Quand il s’est agit de se déplacer pour aller voir tourner des autos au sang bleu (Le Mans Classic Japan, traité par ailleurs), une certaine solennité était de mise. Pas question de se contenter d’une kei de location, il fallait quelque chose qui ne nous fasse pas honte en arrivant au paddock. Heureusement, Fiat Japon a bien voulu nous confier pour l’occasion une auto qui partageait avec plusieurs des voitures en piste le Biscione qui orne sa calandre, et l’événement fut donc aussi l’occasion d’une découverte entre Tokyo et le Fuji Speedway du sommet de la gamme 159 constitué par la 3.2 JTS Q4, équipée dans ce cas de la boîte automatique Qtronic.
Il s’agit d’une auto finalement assez exotique pour nous autres Français, puisque Alfa, comme les autres constructeurs européens, fait le gros de ses ventes en Europe avec des diesels de plus en plus évolués. Le groupe Fiat a beau être très engagé dans cette voie, elle est de garage au Japon où le diesel est encore cantonné, dans les statistiques comme dans les esprits, pour l’essentiel aux camions, bus et autres engins de travaux publics. A Tokyo, une Alfa ne se conçoit qu’essence. Place donc au V6 qui coiffe la gamme, le nouveau 3,2 l JTS (Jet Thrust Stoichiometric) à injection directe de 260 ch et 322 Nm de couple à 4500 tr/mn. L’origine de ce bloc est à chercher assez loin de Milan, bien que la marque d’Arese ait toujours souligné depuis la sortie de la 159 que le passage par ses ateliers donne à ce moteur un fort accent italien.
Ce bulletin de naissance qui rappelle le flirt poussé mais finalement interruptus du groupe italien avec General Motors a suscité dès le départ la méfiance des alfisti accros à l’ancien V6 qui a assuré les vocalises entre 1979 et son chant du cygne dans le coupé GT. Alors, ce V6 from down under, tout juste bon pour la chasse au kangourou en pickup au clair de lune ? La réponse est bien évidemment négative. Si le ronron feutré ne paye pas de mine lors de l’appui sur le bouton start et les premiers kilomètres à allure urbaine, le V6 rugit de façon convaincante dès que l’on enfonce franchement la pédale de droite et que l’aiguille du compte-tours s’approche des 7500 tr/mn de la zone rouge, bien que l’isolation phonique de la cabine filtre largement la chose avec une efficacité dont on aimerait dans ce cas précis qu’elle fut un peu moins complète.
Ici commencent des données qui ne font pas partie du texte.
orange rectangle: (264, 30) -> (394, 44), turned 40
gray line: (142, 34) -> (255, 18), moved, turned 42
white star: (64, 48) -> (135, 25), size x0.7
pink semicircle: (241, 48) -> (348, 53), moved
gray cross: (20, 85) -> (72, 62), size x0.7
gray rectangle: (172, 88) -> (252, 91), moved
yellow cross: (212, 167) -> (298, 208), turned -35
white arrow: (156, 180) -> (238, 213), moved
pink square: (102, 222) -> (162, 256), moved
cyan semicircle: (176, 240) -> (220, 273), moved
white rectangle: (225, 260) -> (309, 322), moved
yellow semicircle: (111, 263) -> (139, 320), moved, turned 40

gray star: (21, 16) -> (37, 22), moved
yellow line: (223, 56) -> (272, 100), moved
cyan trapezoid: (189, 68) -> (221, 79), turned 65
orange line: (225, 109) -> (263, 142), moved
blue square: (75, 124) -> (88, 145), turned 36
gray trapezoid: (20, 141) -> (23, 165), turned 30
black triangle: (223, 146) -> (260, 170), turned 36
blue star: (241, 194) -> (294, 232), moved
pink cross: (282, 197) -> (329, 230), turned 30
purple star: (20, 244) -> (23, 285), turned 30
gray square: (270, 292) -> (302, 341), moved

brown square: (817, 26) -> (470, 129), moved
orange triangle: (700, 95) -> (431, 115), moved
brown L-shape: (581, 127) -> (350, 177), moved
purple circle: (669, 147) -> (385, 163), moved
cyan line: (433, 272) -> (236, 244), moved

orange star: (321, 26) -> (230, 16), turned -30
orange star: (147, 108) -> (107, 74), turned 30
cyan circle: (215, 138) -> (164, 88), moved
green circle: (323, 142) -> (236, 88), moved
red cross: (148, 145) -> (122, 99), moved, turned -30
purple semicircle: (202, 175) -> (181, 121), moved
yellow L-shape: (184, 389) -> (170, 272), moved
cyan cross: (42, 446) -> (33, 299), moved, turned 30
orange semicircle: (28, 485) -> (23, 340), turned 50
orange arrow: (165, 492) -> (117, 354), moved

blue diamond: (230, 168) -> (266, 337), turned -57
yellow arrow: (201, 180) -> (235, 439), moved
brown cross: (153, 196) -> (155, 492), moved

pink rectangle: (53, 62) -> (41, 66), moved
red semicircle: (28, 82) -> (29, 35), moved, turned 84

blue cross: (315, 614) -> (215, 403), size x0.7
Il est vrai également que la boîte automatique à six rapports Qtronic qui équipait cet exemplaire, laissée à son libre arbitre, garde le moteur à des vitesses de rotation que ne permettent que fugitivement de s’en remplir les oreilles lors du kick down. Mais tout espoir n’est pas perdu puisqu’il reste l’option du mode manuel à impulsions, même si une boîte manuelle est plus indiquée pour ce genre de gymnastique. Soulignons qu’au Japon, où le changement de rapports a la mano est considéré de nos jours comme un hobby un peu obscur du même ordre qu’une collection de timbres de la République de San Marin, la transmission Qtronic est un passage quasi-obligé pour une voiture qui se veut plus dans une veine « art de vivre » que bolide sans concession.
Puissance et couple très suffisants, bonne volonté à prendre des tours et voix de stentor, le procès fait à ce moteur me semble donc très sévère, mais j’invite les procureurs, s’il y en a, à me convaincre du contraire.
Plus encore que sa motorisation, ce qui fait la particularité première de la 159 par rapport à ses concurrentes dans le créneau de la berline cossue, c’est son style. Il faudra une bonne dose de mauvaise foi pour prétendre que Giorgetto Giugiaro n’a pas réussi un coup de maître avec la dernière génération des Alfa Romeo, de la 159 à la Brera et au Spyder, qui partagent ce nez élégant mais agressif, très oiseau de proie prêt à fondre sur ses victimes pour leur imprimer la marque de cette calandre chromée dont on se demande bien pourquoi Alfa l’avait rangée si longtemps au fond de ses tiroirs. La ligne générale, très équilibrée, et l’attention au détail comme les splendides poignées de porte chromées ou les nervures de capot se rejoignant pour former l’arrondi de la calandre donnent à cette voiture un aspect raffiné sans équivalent dans sa catégorie. On peut regretter éventuellement l’impression un peu imposante qui se dégage de l’ensemble, concession aux clients des autos du pays d’au-dessus qu’Alfa espère attirer. On y perd un peu de la fluidité de la 156, mais la 159 reste une très, très belle auto, que l’on se prend à admirer à chaque fois que l’on y revient après l’avoir laissée sur un parking.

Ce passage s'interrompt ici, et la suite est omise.